Inside the Refugee Crisis That Has Migrants Walking to Safety in Europe

Blocked trains and political policies have prevented many from moving.

ByMeghan Keneally and Molly Hunter
September 04, 2015, 12:55 PM

— -- Hundreds of refugees are in a standoff with police at the main train station in Budapest as officials continue to grapple with the raging migrant crisis in Europe.

Tens of thousands of people fleeing war-torn Syria and areas in the Middle East have been making the laborious, and dangerous, trek through Europe towards Germany in hopes of finding asylum.

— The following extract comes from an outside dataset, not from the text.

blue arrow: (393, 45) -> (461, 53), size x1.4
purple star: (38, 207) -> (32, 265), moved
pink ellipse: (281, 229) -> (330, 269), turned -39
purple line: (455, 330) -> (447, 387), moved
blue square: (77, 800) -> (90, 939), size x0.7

PHOTO:Hundreds of migrants walk after leaving the transit zone of the Budapest main train station, September 4, 2015, walking to the Austrian border.
Hundreds of migrants walk after leaving the transit zone of the Budapest main train station, September 4, 2015, walking to the Austrian border.
Getty Images

After international criticism for a lacking response to the crisis, European leaders are being prompted to reconsider their immigration policies.

British Prime Minister David Cameron announced today that the U.K. will accept "thousands more" refugees from Syria, though that will not directly impact the people who have been pictured making the perilous trek through Europe. The thousands that they accept, Cameron clarified in a series of tweets, will be taking in people from inside already-established refugee camps along the Syrian border.

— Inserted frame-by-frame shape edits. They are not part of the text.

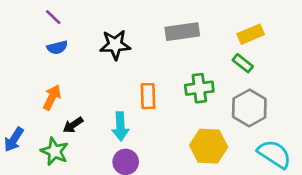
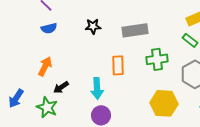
gray rectangle: (182, 32) -> (135, 30), moved
black star: (115, 45) -> (93, 26), size x0.7

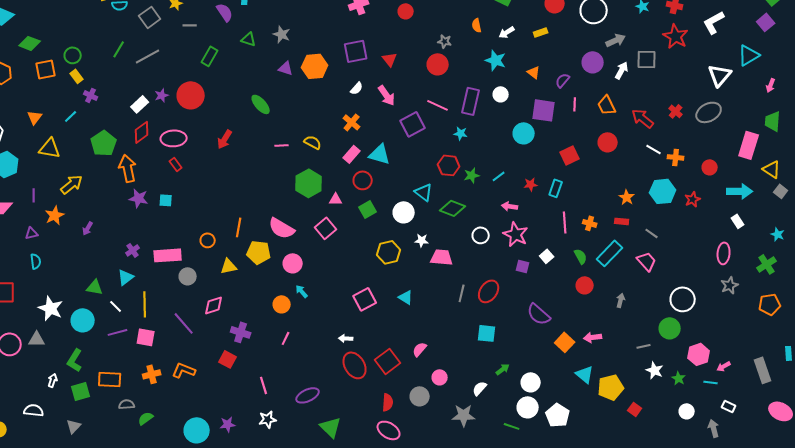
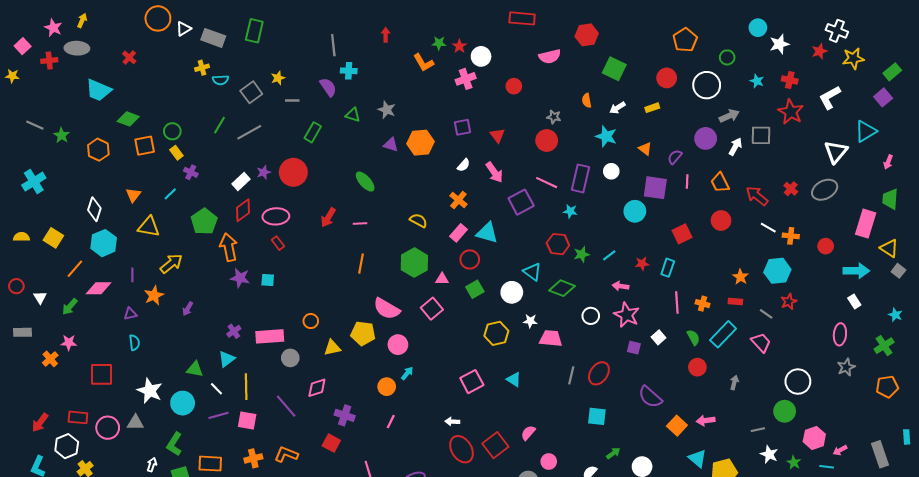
purple square: (356, 51) -> (463, 127), size x0.7
pink line: (282, 145) -> (360, 224), moved
red star: (693, 199) -> (789, 302), moved
orange line: (239, 227) -> (361, 264), moved
cyan arrow: (302, 291) -> (407, 373), turned 80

"Taking refugees direct from camps allows a safe route to the UK, rather than the hazardous journey that's cost so many lives," he wrote in one tweet.

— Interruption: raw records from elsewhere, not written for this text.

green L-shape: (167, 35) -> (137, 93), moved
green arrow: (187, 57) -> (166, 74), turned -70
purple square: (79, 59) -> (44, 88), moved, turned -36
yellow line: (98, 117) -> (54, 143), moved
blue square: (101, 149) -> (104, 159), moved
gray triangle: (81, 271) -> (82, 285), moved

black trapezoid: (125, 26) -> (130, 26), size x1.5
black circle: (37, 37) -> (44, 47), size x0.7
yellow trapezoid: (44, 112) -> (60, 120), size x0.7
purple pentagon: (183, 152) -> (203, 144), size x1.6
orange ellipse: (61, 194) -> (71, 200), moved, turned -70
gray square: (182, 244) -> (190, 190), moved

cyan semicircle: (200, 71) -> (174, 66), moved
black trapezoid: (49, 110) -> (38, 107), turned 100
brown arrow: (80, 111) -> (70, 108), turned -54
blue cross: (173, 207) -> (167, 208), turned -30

This change in policy comes after the U.K. had only resettled 216 Syrian refugees prior today's announcement, though they had accepted applications from more than 5,000 who made it to the U.K. on their own and were granted asylum upon entry in the country.

The exodus of refugees and migrants starts largely with people from Syria, other parts of the Middle East, Africa and even Asia heading to Turkey. At that point, human smugglers are taking fees for getting the migrants on packed, mostly plastic boats, that then head to the Greek islands.

The overcrowded boats and unsafe vessels have led to thousands of deaths this year alone. One in particular, that of 3-year-old Aylan Kurdi, prompted international outrage after he was pictured face down on a Turkish beach, having drowned alongside his mother and brother when the boat they were hit a storm.

PHOTO:People stand behind a fence net to a train that was stopped Thursday in Bicske, Hungary, Sept. 4, 2015.
People stand behind a fence net to a train that was stopped Thursday in Bicske, Hungary, Sept. 4, 2015.
Petr David Josek/AP
PHOTO:Refugees and migrants arrive from the northeastern Greek island of Lesbos to the Athens' port of Piraeus, Sept. 4, 2015.
Refugees and migrants arrive from the northeastern Greek island of Lesbos to the Athens' port of Piraeus, Sept. 4, 2015.
Thanassis Stavrakis/AP Photo

Once the migrants and refugees reach Greece, they go first to Macedonia, then Serbia, and then Hungary, all in the dream of reaching Germany.

Though the vast majority of them do not speak German nor do they have any connection to the country, it has largely been seen as an oasis for refugees since officials there announced that they would be willing to accept 800,000 refugees this year alone.

PHOTO: Migrants and Hungarian police officers confront each other at the reception center, in Roszke, southeast from Budapest, Hungary, Sept. 4, 2015, after people broke out of the center.
Migrants and Hungarian police officers confront each other at the reception center, in Roszke, southeast from Budapest, Hungary, Sept. 4, 2015, after people broke out of the center.
Zoltan Gergely Kelemen/AP Photo

That offer has led to a cracking down by neighboring Hungary, where the right-wing government’s policies have led to the tense standoff at the Budapest train station has been going on for days. Because all trains have been stopped there, many refugees are now resorting to making the 150-mile trek to Vienna, Austria, on foot.